Question 1: Is the image on a site you own?
If yes, you have the most direct path – Google Search Console gives you tools that work in 24 to 48 hours. You also need to remove the image from your server, otherwise it returns to the index within months.
Question 2: If the image is on someone else's site, what type of content is it?
Different categories trigger different removal mechanisms:
- Personal contact information attached to the image (your address, phone number, ID) – Results About You
- Mugshot or arrest record – specialised mugshot removal policy
- Non-consensual sexual or intimate imagery – dedicated NCII pipeline
- Copyrighted photo you own – DMCA takedown
- Defamatory image with a court order – legal removal
- Outdated cached image that no longer exists on the live page – Refresh Outdated Content
Question 3: Has the source site already removed or changed the image?
If yes, you only need to refresh Google's cache. If no, you need to start with the source site or a removal path that targets the index regardless of source cooperation.
The three questions form the entire workflow. Most failed removal attempts skip this triage and submit the wrong form for the situation. The rest of the guide breaks down each path in detail.
The 7 removal paths for different image types in 2026
Google offers seven distinct mechanisms in 2026. Each one targets a specific category of content and requires different evidence.
Path 1: Your own site (Search Console image URL removal)
The fastest path, available only if you own the site and have verified it in Google Search Console. The tool sits at search.google.com/search-console/removals.
For images, you submit the URL of the image file itself, not the page that displays it. Image URLs typically end in .jpg, .png, .webp, or .gif. To find the exact image URL, right-click the image in Google search results and copy the image address.
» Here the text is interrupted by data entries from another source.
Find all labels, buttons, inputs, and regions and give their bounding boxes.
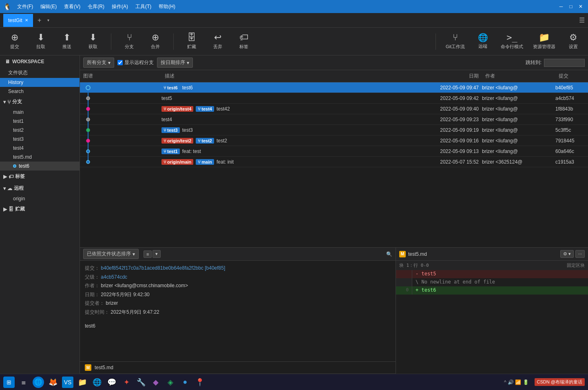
menu-repo[interactable]: 仓库(R) — [84, 2, 108, 12]
branch-test6[interactable]: test6 — [0, 162, 80, 171]
stash-expand-icon: ▶ — [3, 206, 7, 212]
sidebar-search[interactable]: Search — [0, 87, 80, 96]
sort-label: 按日期排序 — [161, 59, 185, 66]
diff-settings-btn[interactable]: ⚙ ▾ — [560, 250, 574, 258]
new-tab-dropdown[interactable]: ▾ — [45, 16, 52, 25]
commit-hash-link[interactable]: b40ef8542f17c0a7b1aced81be0b64e8fa2f2bbc… — [101, 265, 225, 271]
toolbar-commit[interactable]: ⊕ 提交 — [7, 33, 23, 50]
toolbar-pull[interactable]: ⬇ 拉取 — [33, 33, 49, 50]
svg-point-8 — [86, 118, 90, 121]
taskbar-app3[interactable]: ◆ — [150, 377, 161, 388]
jump-to-label: 跳转到: — [526, 59, 542, 66]
branch-test4-label: test4 — [13, 145, 24, 151]
remote-origin[interactable]: origin — [0, 194, 80, 203]
file-item[interactable]: M test5.md — [80, 362, 396, 374]
commit-date-1: 2022-05-09 09:47 — [417, 85, 482, 91]
minimize-button[interactable]: ─ — [557, 2, 565, 11]
commit-row[interactable]: ⑂ origin/test4 ⑂ test4 test42 2022-05-09… — [80, 104, 588, 114]
menu-help[interactable]: 帮助(H) — [155, 2, 179, 12]
commit-row[interactable]: test5 2022-05-09 09:42 brizer <liufang@ … — [80, 93, 588, 104]
branch-test2[interactable]: test2 — [0, 126, 80, 135]
jump-to-input[interactable] — [544, 59, 585, 67]
commit-row[interactable]: ⑂ test1 feat: test 2022-05-09 09:13 briz… — [80, 146, 588, 157]
diff-line-content-removed: - test5 — [412, 270, 588, 278]
commit-row[interactable]: ⑂ test3 test3 2022-05-09 09:19 brizer <l… — [80, 125, 588, 135]
toolbar-push[interactable]: ⬆ 推送 — [59, 33, 75, 50]
file-type-icon: M — [85, 364, 91, 371]
commit-row[interactable]: ⑂ test6 test6 2022-05-09 09:47 brizer <l… — [80, 82, 588, 93]
discard-icon: ↩ — [214, 33, 221, 42]
svg-point-14 — [86, 150, 90, 153]
toolbar-remote[interactable]: 🌐 远端 — [475, 33, 491, 49]
remotes-group-header[interactable]: ▾ ☁ 远程 — [0, 182, 80, 194]
taskbar-app5[interactable]: ● — [179, 377, 191, 388]
branch-test4[interactable]: test4 — [0, 144, 80, 153]
commit-row[interactable]: ⑂ origin/main ⑂ main feat: init 2022-05-… — [80, 157, 588, 167]
taskbar-vscode[interactable]: VS — [62, 377, 73, 388]
diff-more-btn[interactable]: ··· — [575, 250, 585, 258]
menu-edit[interactable]: 编辑(E) — [37, 2, 60, 12]
fetch-label: 获取 — [88, 44, 97, 50]
menu-file[interactable]: 文件(F) — [14, 2, 36, 12]
active-tab[interactable]: testGit ✕ — [3, 14, 33, 27]
taskbar-firefox[interactable]: 🦊 — [47, 377, 59, 388]
taskbar-chrome[interactable]: 🌐 — [91, 377, 103, 388]
search-icon[interactable]: 🔍 — [386, 251, 392, 257]
sidebar-file-status[interactable]: 文件状态 — [0, 68, 80, 78]
origin-main-icon: ⑂ — [164, 160, 166, 164]
maximize-button[interactable]: □ — [567, 2, 575, 11]
diff-line-num-removed — [396, 270, 412, 278]
toolbar-terminal[interactable]: >_ 命令行模式 — [501, 33, 523, 50]
sort-chevron: ▾ — [187, 60, 189, 66]
taskbar-app4[interactable]: ◈ — [165, 377, 176, 388]
toolbar-merge[interactable]: ⊕ 合并 — [147, 33, 164, 50]
menu-action[interactable]: 操作(A) — [108, 2, 131, 12]
commit-row[interactable]: ⑂ origin/test2 ⑂ test2 test2 2022-05-09 … — [80, 135, 588, 146]
sidebar-history[interactable]: History — [0, 78, 80, 87]
toolbar-fetch[interactable]: ⬇ 获取 — [85, 33, 101, 50]
show-remote-checkbox[interactable] — [117, 60, 123, 65]
fixed-block-btn[interactable]: 固定区块 — [567, 262, 585, 268]
taskbar-app1[interactable]: ✦ — [121, 377, 132, 388]
taskview-button[interactable]: ≣ — [18, 377, 29, 388]
tags-group-header[interactable]: ▶ 🏷 标签 — [0, 171, 80, 182]
menu-tools[interactable]: 工具(T) — [132, 2, 155, 12]
parent-hash-link[interactable]: a4cb574cdc — [101, 274, 127, 280]
commit-graph-4 — [80, 114, 161, 125]
menu-view[interactable]: 查看(V) — [61, 2, 84, 12]
taskbar-wechat[interactable]: 💬 — [106, 377, 117, 388]
toolbar-stash[interactable]: 🗄 贮藏 — [183, 33, 200, 50]
svg-point-4 — [86, 97, 90, 100]
toolbar-discard[interactable]: ↩ 丢弃 — [210, 33, 226, 50]
taskbar-app2[interactable]: 🔧 — [135, 377, 147, 388]
branch-test1[interactable]: test1 — [0, 117, 80, 126]
toolbar-branch[interactable]: ⑂ 分支 — [121, 33, 137, 50]
list-view-btn[interactable]: ≡ — [144, 250, 152, 258]
toolbar-explorer[interactable]: 📁 资源管理器 — [533, 33, 555, 50]
branch-main[interactable]: main — [0, 108, 80, 117]
show-remote-checkbox-label[interactable]: 显示远程分支 — [117, 59, 154, 66]
close-button[interactable]: ✕ — [577, 2, 585, 11]
search-label: Search — [8, 89, 24, 94]
branch-test5[interactable]: test5.md — [0, 153, 80, 162]
stash-group-header[interactable]: ▶ 🗄 贮藏 — [0, 203, 80, 215]
taskbar-explorer[interactable]: 📁 — [77, 377, 88, 388]
branches-group-header[interactable]: ▾ ⑂ 分支 — [0, 96, 80, 108]
toolbar-tag[interactable]: 🏷 标签 — [236, 33, 252, 50]
tree-view-btn[interactable]: ▾ — [153, 250, 161, 258]
taskbar-maps[interactable]: 📍 — [194, 377, 206, 388]
toolbar-sep-3 — [435, 33, 436, 50]
bottom-left-panel: 已依照文件状态排序 ▾ ≡ ▾ 🔍 提交： b40ef8542f17c0a7b1… — [80, 248, 396, 374]
branch-filter-dropdown[interactable]: 所有分支 ▾ — [83, 58, 114, 68]
menu-button[interactable]: ☰ — [579, 16, 585, 24]
tab-close-button[interactable]: ✕ — [25, 18, 28, 22]
commit-row[interactable]: test4 2022-05-09 09:23 brizer <liufang@ … — [80, 114, 588, 125]
sort-dropdown[interactable]: 按日期排序 ▾ — [157, 58, 193, 68]
new-tab-button[interactable]: + — [35, 16, 44, 25]
start-button[interactable]: ⊞ — [3, 377, 15, 388]
branch-test3[interactable]: test3 — [0, 135, 80, 144]
file-sort-dropdown[interactable]: 已依照文件状态排序 ▾ — [83, 249, 139, 259]
taskbar-edge[interactable]: 🌐 — [33, 377, 44, 388]
toolbar-settings[interactable]: ⚙ 设置 — [565, 33, 581, 50]
toolbar-gitflow[interactable]: ⑂ Git工作流 — [446, 33, 465, 50]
The tool gives you two options:
- Temporary remove URL – hides the image from Search results for about six months and clears the cached copy
- Clear cached URL – wipes only the cached snippet; the URL itself stays indexed
The critical detail: this tool is temporary. After roughly six months your image returns unless you also remove it from your server. For permanent removal you need both the Search Console request and one of these server-side changes:
- Delete the image file (return 404)
- Block the image directory with
robots.txt(Disallow: /path/to/image.jpg) - Add
noindexto the page hosting the image using meta tags or X-Robots-Tag header - Move the image behind authentication
Request processing typically completes in 24 to 48 hours. For images embedded in old blog posts or content that no longer exists, deletion at the server level plus a removal request is the cleanest workflow. The deeper mechanics of URL-level deindexing are covered in the remove URL from Google Search guide.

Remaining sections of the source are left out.